*Problem to work on*
Write the lines below out exactly, dropping each picture.

** Record excerpts follows **

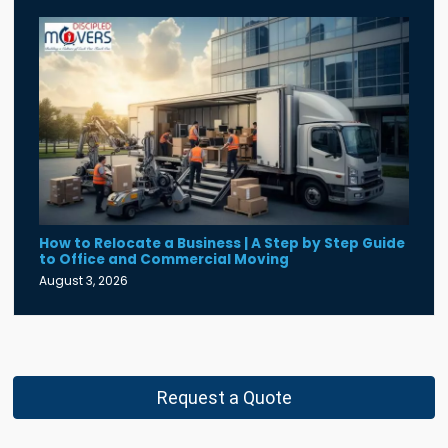
How to Relocate a Business | A Step by Step Guide
to Office and Commercial Moving
August 3, 2026
Request a Quote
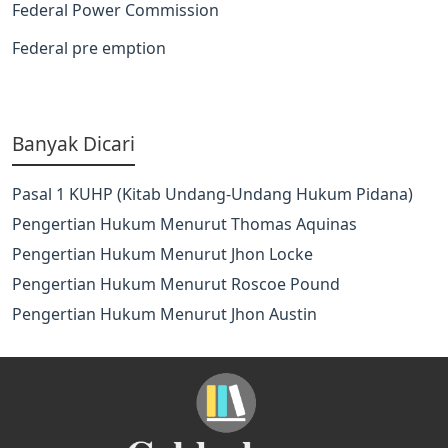
Federal Power Commission
Federal pre emption
Banyak Dicari
Pasal 1 KUHP (Kitab Undang-Undang Hukum Pidana)
Pengertian Hukum Menurut Thomas Aquinas
Pengertian Hukum Menurut Jhon Locke
Pengertian Hukum Menurut Roscoe Pound
Pengertian Hukum Menurut Jhon Austin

** End of Record excerpts **

*Written response*
How to Relocate a Business | A Step by Step Guide
to Office and Commercial Moving
August 3, 2026
Request a Quote
Federal Power Commission
Federal pre emption
Banyak Dicari
Pasal 1 KUHP (Kitab Undang-Undang Hukum Pidana)
Pengertian Hukum Menurut Thomas Aquinas
Pengertian Hukum Menurut Jhon Locke
Pengertian Hukum Menurut Roscoe Pound
Pengertian Hukum Menurut Jhon Austin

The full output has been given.